A história deste artigo começou com uma conversa de alguns meses atrás com um amigo meu, igualmente advogado e também bom apreciador do entretenimento eletrônico na qual me foi feita a seguinte pergunta: Um jogo ruim poderia ser objeto de vício (art. 18 do CDC)?

Minha resposta imediata foi não, afinal, ser bom ou ruim é uma qualificação de ordem puramente subjetiva, tal como ir a um restaurante e não gostar da comida que lhe foi servida.

Agora, refletindo um pouco mais sobre o tema, acredito que a questão não é tão simples assim. Explico.

Como mencionado um pouco acima, a indústria de games conta (falando aqui de seus principais títulos) com orçamentos multimilionários, com pesados investimentos em marketing e publicidade. Apenas para se ter uma pequena ideia a respeito, existem dezenas de revistas e sites especializados (em esmagadora maioria no exterior, visto que o Brasil, só para variar, ainda hiberna diante deste novo, e extremamente promissor, mercado) que publicam reportagens, ou divulgam trailers, imagens e vídeos de gameplay (do jogo em curso, ou seja, de como será a experiência com o produto final) fornecidos pelas empresas desenvolvedoras sobre lançamentos que ocorrerão dentro de um ou dois anos.
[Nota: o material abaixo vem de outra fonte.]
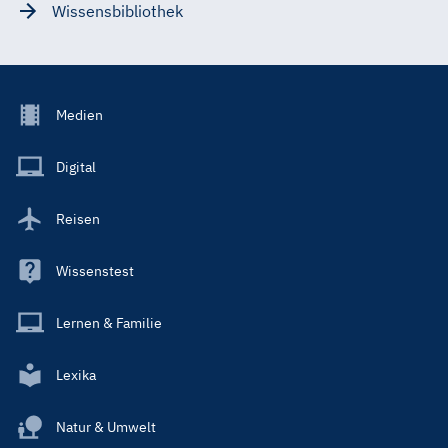
Wissensbibliothek
Footer
Medien
Menu
Main
Digital
Reisen
Wissenstest
Lernen & Familie
Lexika
Natur & Umwelt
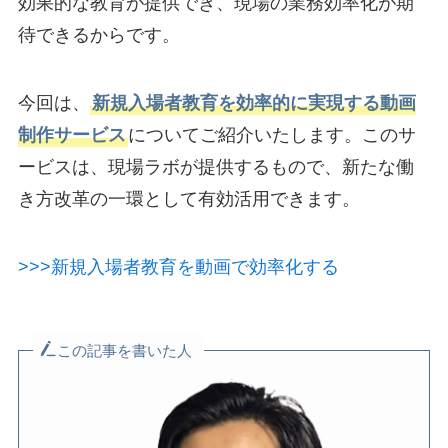
効果的な教育が提供でき、現場の業務効率化が期
待できるからです。
今回は、
新規入場者教育を効率的に実現する動画
制作サービス
についてご紹介いたします。このサ
ービスは、現場ラボが提供するもので、新たな働
き方改革の一環として有効活用できます。
>>>新規入場者教育を動画で効率化する
この記事を書いた人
Tais vídeos e textos contém descrições sobre os gráficos (qualidade da imagem do jogo) e a jogabilidade em si (fluidez dos controles, mecânicas de jogo, inovações etc.), tudo visando ampliar a expectativa dos consumidores e aumentar as vendas, que costumam, na maioria dos casos, se concretizar antes mesmo da data do lançamento do produto (as chamadas pré- vendas).

E é neste aspecto que a pergunta fica mais complexa de ser respondida, afinal, e se as imagens e vídeos não corresponderem ao produto final? Se a jogabilidade não for tão fluída como presente nos vídeos de divulgação? E se os gráficos se mostrarem de qualidade inferior? Ou ainda se o jogo vier ao mercado com problemas diversos que, por qualquer razão, impeçam ou prejudiquem a experiência?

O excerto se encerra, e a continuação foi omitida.